More concerning is that a set of new ear muffs costs $69. I've already replaced the ones on my QuietComforts two times ($20 using clones on Amazon), so that is going to add up a bit.


I said replaceable AAA batteries. I should've said rechargeable.

You can buy a pack of 12 rechargeable AAA for less than $10. A charger is $5.


Ya, I tried going this route for toys. Frankly i gave up after a few months because they didn’t last as long as the real pain is battery replacement (which requires a screw driver these days because....rules).


Alkaline AAA batteries in Bose QCs old enough to have them have a claimed life of up to 35 hours. (Newer Bose QCs have glued-in rechargeable batteries just like the AirPods Max, because very few people actually prefer replacing batteries every “up to 35” hours to needing to plug in to recharge every “up to 20” hours)


You could use rechargable AAAs with an integrated charger, and when those wear out, swap them. I had some wireless headphones like that, and the charger was a nice stand to rest them on.

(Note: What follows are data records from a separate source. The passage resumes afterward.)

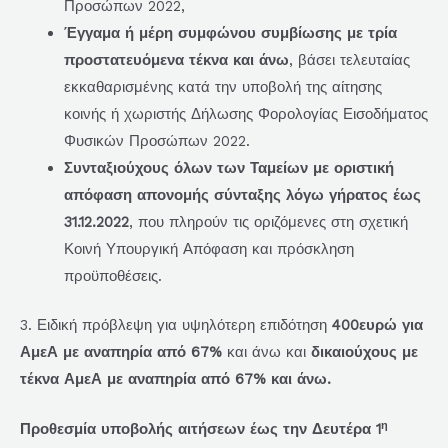
Προσώπων 2022,
Έγγαμα ή μέρη συμφώνου συμβίωσης με τρία
προστατευόμενα τέκνα και άνω
, βάσει τελευταίας
εκκαθαρισμένης κατά την υποβολή της αίτησης
κοινής ή χωριστής Δήλωσης Φορολογίας Εισοδήματος
Φυσικών Προσώπων 2022.
Συνταξιούχους όλων των Ταμείων με οριστική
απόφαση απονομής σύνταξης λόγω γήρατος έως
31.12.2022
, που πληρούν τις οριζόμενες στη σχετική
Κοινή Υπουργική Απόφαση και πρόσκληση
προϋποθέσεις.
3. Ειδική πρόβλεψη για υψηλότερη επιδότηση
400ευρώ για
ΑμεΑ με αναπηρία από 67%
και άνω και
δικαιούχους με
τέκνα ΑμεΑ με αναπηρία από 67% και άνω.
η
Προθεσμία υποβολής αιτήσεων έως την Δευτέρα 1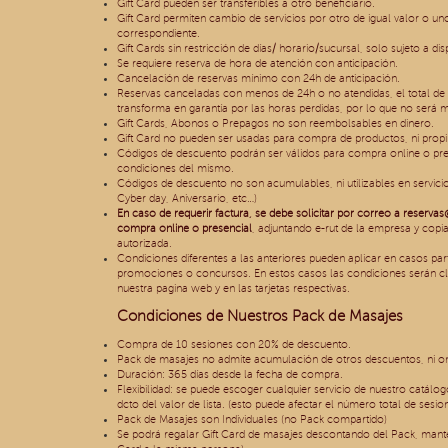
Gift Card pueden ser transferibles a otro beneficiario.
Gift Card permiten cambio de servicios por otro de igual valor o u
correspondiente.
Gift Cards sin restricción de días/ horario/sucursal, solo sujeto a di
Se requiere reserva de hora de atención con anticipación.
Cancelación de reservas mínimo con 24h de anticipación.
Reservas canceladas con menos de 24h o no atendidas, el total de
transforma en garantía por las horas perdidas, por lo que no será 
Gift Cards, Abonos o Prepagos no son reembolsables en dinero.
Gift Card no pueden ser usadas para compra de productos, ni propi
Códigos de descuento podrán ser válidos para compra online o pres
condiciones del mismo.
Códigos de descuento no son acumulables, ni utilizables en servici
Cyber day, Aniversario, etc…)
En caso de requerir factura, se debe solicitar por correo a
reservas
compra online o presencial
, adjuntando e-rut de la empresa y copia
autorizada.
Condiciones diferentes a las anteriores pueden aplicar en casos pa
promociones o concursos. En estos casos las condiciones serán cl
nuestra pagina web y en las tarjetas respectivas.
Condiciones de Nuestros Pack de Masajes
Compra de 10 sesiones con 20% de descuento.
Pack de masajes no admite acumulación de otros descuentos, ni onl
Duración: 365 días desde la fecha de compra.
Flexibilidad: se puede escoger cualquier servicio de nuestro catál
dcto del valor de lista. (esto puede afectar el número total de sesio
Pack de Masajes son Individuales (no Pack compartido)
Se podrá regalar Gift Card de masajes descontando del Pack, mante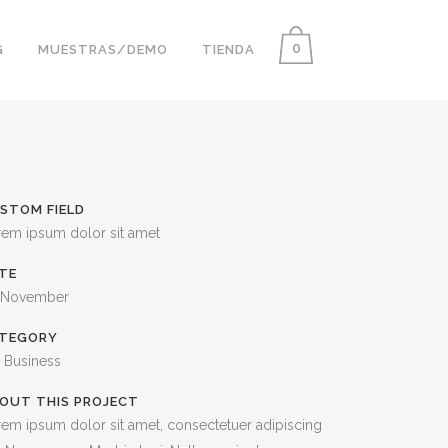
0
G
MUESTRAS/DEMO
TIENDA
STOM FIELD
rem ipsum dolor sit amet
TE
 November
TEGORY
, Business
OUT THIS PROJECT
em ipsum dolor sit amet, consectetuer adipiscing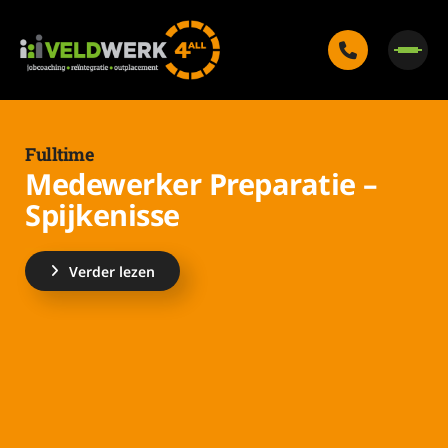
Fulltime
Medewerker Preparatie –
Spijkenisse
Verder lezen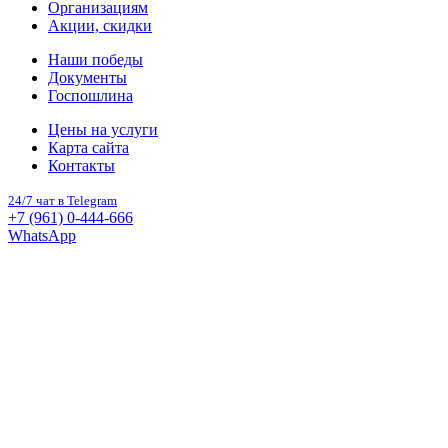
Организациям
Акции, скидки
Наши победы
Документы
Госпошлина
Цены на услуги
Карта сайта
Контакты
24/7 чат в Telegram
+7 (961) 0-444-666
WhatsApp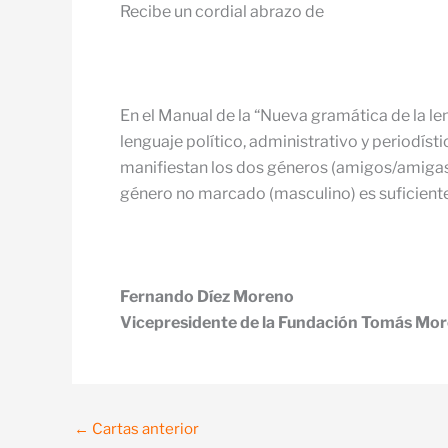
Recibe un cordial abrazo de
En el Manual de la “Nueva gramática de la le
lenguaje político, administrativo y periodís
manifiestan los dos géneros (amigos/amigas,
género no marcado (masculino) es suficientem
Fernando Díez Moreno
Vicepresidente de la Fundación Tomás Mo
←
Cartas anterior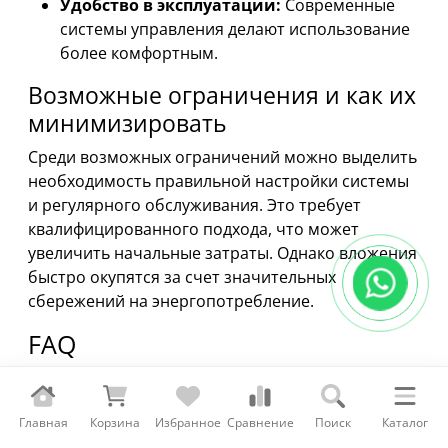
Удобство в эксплуатации:
Современные
системы управления делают использование
более комфортным.
Возможные ограничения и как их
минимизировать
Среди возможных ограничений можно выделить
необходимость правильной настройки системы
и регулярного обслуживания. Это требует
квалифицированного подхода, что может
увеличить начальные затраты. Однако вложения
быстро окупятся за счет значительных
сбережений на энергопотребление.
FAQ
Ответы на часто задаваемые
вопросы
Главная
Корзина
Избранное
Сравнение
Поиск
Каталог
Каков срок службы конденсационного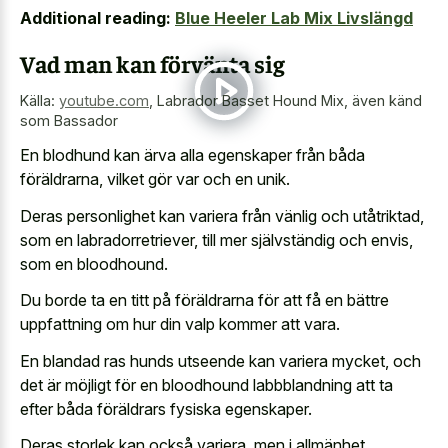
Additional reading:
Blue Heeler Lab Mix Livslängd
Vad man kan förvänta sig
Källa:
youtube.com
,
Labrador Basset Hound Mix, även känd
som Bassador
En blodhund kan ärva alla egenskaper från båda
föräldrarna, vilket gör var och en unik.
Deras personlighet kan variera från vänlig och utåtriktad,
som en labradorretriever, till mer självständig och envis,
som en bloodhound.
Du borde ta en titt på föräldrarna för att få en bättre
uppfattning om hur din valp kommer att vara.
En blandad ras hunds utseende kan variera mycket, och
det är möjligt för en bloodhound labbblandning att ta
efter båda föräldrars fysiska egenskaper.
Deras storlek kan också variera, men i allmänhet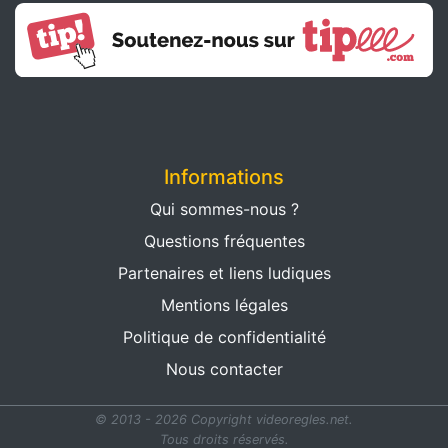
Informations
Qui sommes-nous ?
Questions fréquentes
Partenaires et liens ludiques
Mentions légales
Politique de confidentialité
Nous contacter
© 2013 - 2026 Copyright videoregles.net.
Tous droits réservés.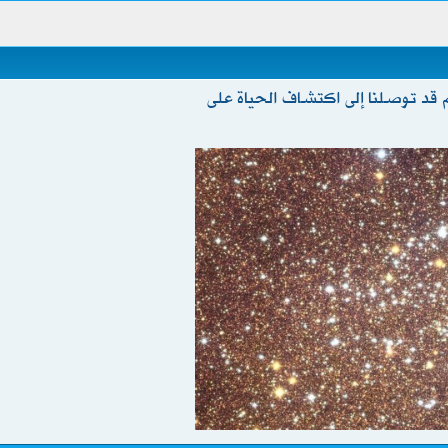
لـ 60 مليون نجم قد توصلنا إلى اكتشاف الحياة على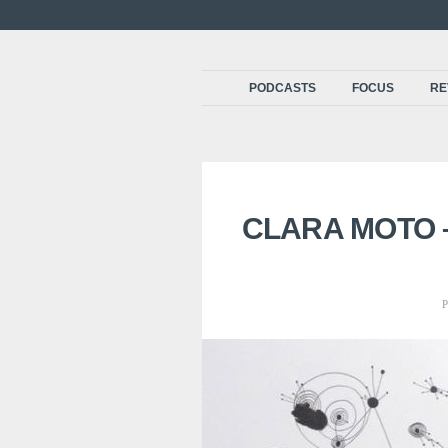
PODCASTS
FOCUS
RE
CLARA MOTO –
P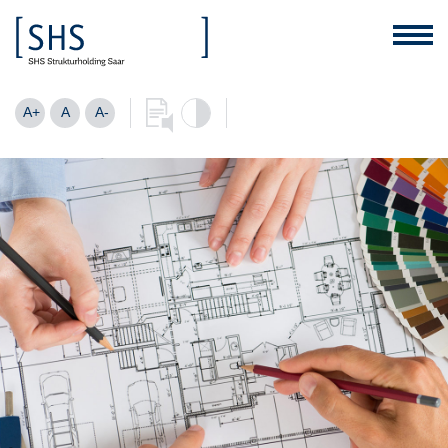
A+
A
A-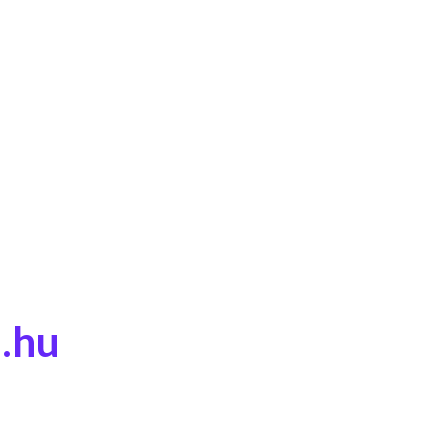
.hu
u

You're implicitly assuming that the AirPods Max could also run on one or two AAA batteries -- an assumption that may well be false depending on the energy consumption and voltage required.


You can run laptop cpus today on 1.2V, I doubt that would have too much of an issue powering over-ear headphones with 2.4V-3V of two AAAs in series.

Plus, it doesn't really matter the type of battery. You can find pretty much any of rechargeable battery (3.7V, 7.4V, nickel, Li-ion) for less than $15, retail. It's mind boggling to think that people on Hacker News (of all places) think that is sensible to subject yourself to something as anti-consumer and as environment-unfriendly as what Apple offers.


We will have to wait to see if they are really servicing ( replacing battery ) or just give you a new pair for $79.


We just don’t know that yet. They just started shipping, what, today?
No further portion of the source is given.